Saturday, October 14, 2006

Things Contemporary: Homer Simpson ponders the mysterium fidei

Since this blog is also "a place for me to muse about things contemporary", I direct you to Dawn Eden's wonderful blog, The Dawn Patrol. Dawn, along with Rocco Palmo over at Whispers in the Loggia, muses about things contemporary more and better than I do. This is probably because they're both younger and more hip than I am- no surprise there! Rocco writes about his contemporary musings a bit on Whispers, he does so mostly in his column, Almost Holy, over at Busted Halo, a great Catholic website run by the Paulists, who I revere every bit as much as I do the children of Sts. Francesco and Chiara. If I were looking for a religious order to join, it would be difficult to decide between the Franciscan Friars of the Renewal and the Missionary Society of St.
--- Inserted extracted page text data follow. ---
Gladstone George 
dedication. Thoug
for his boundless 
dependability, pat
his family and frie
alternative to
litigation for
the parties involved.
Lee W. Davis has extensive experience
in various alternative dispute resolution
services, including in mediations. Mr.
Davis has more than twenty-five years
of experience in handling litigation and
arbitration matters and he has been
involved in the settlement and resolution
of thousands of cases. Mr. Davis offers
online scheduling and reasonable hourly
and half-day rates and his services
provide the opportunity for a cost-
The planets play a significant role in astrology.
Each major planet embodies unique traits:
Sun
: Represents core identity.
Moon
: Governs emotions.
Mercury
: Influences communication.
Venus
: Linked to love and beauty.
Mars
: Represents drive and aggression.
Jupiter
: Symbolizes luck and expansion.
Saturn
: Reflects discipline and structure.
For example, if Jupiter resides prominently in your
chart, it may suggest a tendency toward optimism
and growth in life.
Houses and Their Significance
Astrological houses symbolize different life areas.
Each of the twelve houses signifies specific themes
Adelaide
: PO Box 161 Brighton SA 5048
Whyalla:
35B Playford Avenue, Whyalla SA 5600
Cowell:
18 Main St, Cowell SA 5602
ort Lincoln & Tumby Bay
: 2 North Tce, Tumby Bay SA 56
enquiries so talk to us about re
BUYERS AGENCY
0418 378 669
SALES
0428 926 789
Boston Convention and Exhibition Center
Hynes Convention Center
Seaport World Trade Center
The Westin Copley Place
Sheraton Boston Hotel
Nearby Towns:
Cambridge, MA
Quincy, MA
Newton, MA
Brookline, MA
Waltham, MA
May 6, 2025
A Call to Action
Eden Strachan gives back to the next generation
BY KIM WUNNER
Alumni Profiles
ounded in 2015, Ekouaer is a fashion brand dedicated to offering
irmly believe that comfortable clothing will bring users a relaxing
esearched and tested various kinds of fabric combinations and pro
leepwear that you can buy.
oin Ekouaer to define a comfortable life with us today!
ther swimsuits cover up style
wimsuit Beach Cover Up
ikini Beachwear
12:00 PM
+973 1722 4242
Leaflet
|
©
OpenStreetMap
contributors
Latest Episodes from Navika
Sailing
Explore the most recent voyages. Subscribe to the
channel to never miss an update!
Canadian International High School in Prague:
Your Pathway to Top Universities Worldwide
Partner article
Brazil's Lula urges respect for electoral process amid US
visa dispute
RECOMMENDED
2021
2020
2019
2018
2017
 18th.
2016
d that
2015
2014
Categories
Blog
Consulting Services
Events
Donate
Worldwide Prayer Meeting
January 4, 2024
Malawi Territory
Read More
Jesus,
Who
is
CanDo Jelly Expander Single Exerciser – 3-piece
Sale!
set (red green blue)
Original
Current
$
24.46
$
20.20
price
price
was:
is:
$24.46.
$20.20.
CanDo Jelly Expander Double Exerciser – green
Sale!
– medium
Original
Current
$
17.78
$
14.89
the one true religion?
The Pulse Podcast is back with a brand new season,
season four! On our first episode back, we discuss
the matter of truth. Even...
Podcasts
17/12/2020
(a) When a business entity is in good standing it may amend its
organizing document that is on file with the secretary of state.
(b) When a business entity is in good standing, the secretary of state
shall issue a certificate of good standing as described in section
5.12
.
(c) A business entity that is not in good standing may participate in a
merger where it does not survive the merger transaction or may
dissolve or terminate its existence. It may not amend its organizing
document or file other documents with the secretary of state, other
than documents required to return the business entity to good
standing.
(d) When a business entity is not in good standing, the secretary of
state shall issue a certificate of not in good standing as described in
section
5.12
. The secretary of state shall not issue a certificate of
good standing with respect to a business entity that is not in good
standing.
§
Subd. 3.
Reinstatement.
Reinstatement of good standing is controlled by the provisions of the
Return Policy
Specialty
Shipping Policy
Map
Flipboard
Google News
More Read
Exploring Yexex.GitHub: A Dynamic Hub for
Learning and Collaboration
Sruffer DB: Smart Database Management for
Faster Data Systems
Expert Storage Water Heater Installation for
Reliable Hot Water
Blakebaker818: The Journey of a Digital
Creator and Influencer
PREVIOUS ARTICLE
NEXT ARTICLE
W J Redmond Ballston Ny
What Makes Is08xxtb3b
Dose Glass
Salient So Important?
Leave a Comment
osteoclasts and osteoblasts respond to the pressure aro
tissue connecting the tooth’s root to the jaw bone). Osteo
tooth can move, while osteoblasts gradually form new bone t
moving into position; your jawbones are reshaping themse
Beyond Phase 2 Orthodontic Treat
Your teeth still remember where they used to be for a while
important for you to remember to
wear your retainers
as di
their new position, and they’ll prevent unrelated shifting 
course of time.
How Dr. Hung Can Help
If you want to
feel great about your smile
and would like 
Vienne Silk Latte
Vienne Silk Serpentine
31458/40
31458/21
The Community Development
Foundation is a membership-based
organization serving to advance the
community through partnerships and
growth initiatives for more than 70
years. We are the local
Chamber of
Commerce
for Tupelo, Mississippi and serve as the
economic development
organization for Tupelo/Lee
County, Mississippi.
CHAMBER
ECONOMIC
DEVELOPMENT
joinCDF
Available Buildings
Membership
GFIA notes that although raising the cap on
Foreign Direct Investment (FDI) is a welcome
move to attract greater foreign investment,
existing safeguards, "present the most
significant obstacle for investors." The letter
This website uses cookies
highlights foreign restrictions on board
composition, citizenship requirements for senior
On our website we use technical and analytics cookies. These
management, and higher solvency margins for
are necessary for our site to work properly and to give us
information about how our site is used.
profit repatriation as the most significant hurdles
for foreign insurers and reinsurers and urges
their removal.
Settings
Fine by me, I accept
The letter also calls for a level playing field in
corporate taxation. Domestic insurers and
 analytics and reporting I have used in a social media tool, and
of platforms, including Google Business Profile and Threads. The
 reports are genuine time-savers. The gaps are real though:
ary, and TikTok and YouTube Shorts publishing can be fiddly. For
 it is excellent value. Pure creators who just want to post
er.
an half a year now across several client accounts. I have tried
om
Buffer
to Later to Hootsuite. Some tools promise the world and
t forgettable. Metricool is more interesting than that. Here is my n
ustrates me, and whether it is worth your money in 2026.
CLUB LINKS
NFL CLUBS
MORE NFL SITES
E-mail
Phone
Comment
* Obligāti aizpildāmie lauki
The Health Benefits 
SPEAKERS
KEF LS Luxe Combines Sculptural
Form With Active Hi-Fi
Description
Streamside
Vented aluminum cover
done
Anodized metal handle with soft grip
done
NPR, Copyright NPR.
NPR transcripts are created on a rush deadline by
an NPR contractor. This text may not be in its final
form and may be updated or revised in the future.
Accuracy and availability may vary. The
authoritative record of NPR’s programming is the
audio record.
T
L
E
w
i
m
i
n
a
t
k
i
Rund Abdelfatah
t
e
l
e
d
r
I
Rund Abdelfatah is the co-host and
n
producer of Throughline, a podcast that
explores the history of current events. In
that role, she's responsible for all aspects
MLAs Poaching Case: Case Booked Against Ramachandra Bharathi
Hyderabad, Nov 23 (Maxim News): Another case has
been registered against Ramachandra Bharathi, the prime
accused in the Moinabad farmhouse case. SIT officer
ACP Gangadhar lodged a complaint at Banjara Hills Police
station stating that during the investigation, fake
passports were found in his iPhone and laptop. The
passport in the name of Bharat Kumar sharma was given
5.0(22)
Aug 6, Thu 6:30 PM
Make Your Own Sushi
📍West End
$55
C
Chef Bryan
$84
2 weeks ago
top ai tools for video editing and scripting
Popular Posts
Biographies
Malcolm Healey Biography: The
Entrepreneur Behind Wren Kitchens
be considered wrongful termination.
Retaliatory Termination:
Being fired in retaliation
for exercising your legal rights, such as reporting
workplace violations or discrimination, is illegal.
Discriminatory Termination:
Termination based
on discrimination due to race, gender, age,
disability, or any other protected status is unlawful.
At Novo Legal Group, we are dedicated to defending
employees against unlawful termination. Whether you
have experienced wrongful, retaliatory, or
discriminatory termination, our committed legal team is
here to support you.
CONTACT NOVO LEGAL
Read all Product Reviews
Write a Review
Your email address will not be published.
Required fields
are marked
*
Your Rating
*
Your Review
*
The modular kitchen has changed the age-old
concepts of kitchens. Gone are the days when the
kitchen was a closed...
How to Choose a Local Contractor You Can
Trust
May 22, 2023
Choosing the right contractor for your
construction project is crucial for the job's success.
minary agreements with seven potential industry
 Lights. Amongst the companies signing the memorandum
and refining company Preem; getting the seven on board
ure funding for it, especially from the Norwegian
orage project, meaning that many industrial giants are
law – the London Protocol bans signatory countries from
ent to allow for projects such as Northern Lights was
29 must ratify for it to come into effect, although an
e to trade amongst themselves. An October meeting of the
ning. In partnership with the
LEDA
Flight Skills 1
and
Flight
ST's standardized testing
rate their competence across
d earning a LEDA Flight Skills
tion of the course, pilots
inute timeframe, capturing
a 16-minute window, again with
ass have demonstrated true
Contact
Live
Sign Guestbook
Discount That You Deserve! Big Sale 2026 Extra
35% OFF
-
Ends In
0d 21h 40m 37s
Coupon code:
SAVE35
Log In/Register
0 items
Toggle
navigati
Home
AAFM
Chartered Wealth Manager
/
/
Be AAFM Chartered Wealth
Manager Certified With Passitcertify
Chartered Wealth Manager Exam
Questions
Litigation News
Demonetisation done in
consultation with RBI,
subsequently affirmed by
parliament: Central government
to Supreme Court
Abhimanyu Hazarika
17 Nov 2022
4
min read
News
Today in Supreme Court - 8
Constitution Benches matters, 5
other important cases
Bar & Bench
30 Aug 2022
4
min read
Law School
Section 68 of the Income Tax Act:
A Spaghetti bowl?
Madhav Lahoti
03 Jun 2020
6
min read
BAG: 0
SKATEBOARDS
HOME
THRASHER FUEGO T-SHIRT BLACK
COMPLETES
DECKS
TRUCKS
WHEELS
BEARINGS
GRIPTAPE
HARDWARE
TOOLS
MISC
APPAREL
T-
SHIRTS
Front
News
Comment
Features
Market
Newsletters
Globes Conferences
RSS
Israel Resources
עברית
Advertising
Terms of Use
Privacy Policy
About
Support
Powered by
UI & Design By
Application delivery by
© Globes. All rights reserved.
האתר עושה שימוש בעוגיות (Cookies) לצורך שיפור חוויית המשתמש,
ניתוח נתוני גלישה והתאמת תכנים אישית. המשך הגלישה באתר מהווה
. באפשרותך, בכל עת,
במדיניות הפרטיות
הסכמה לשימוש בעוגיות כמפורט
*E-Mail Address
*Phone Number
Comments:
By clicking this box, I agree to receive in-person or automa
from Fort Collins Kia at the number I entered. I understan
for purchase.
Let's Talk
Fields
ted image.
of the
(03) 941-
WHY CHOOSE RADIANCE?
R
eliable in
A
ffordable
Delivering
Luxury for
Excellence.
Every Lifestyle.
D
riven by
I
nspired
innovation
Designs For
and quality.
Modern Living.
Paul the Apostle.

Among the many things I enjoy about reading Dawn, a recent convert to the Catholic faith, apart from her ability to write compelling, is her on-going and very personal engagement with the work of G.K. Chesterton, for whose beatification I urge everybody to pray. As an example, in a posting yesterday, Dawn quotes Chesterton on virtue in general and on the virtue of chastity in particular, from Chesterton's essay A Piece of Chalk. With all due credit to Dawn for retrieving this precious gem, read away!

"Virtue is not the absence of vices or the avoidance of moral dangers; virtue is a vivid and separate thing, like pain or a particular smell. Mercy does not mean not being cruel, or sparing people revenge or punishment; it means a plain and positive thing like the sun, which one has either seen or not seen.

"Chastity does not mean abstention from sexual wrong; it means something flaming, like Joan of Arc."

Since this posting is entirely a Saturday morning digression, I urge you over to Dawn's excerpt from an episode of The Simpons, featuring Liam Neeson as Father Sean, in which Homer goes to bawl Fr. Sean out for making Bart want to become Catholic and winds up being convinced himself. So, link over to Homer to Rome, read the dialogue and enjoy!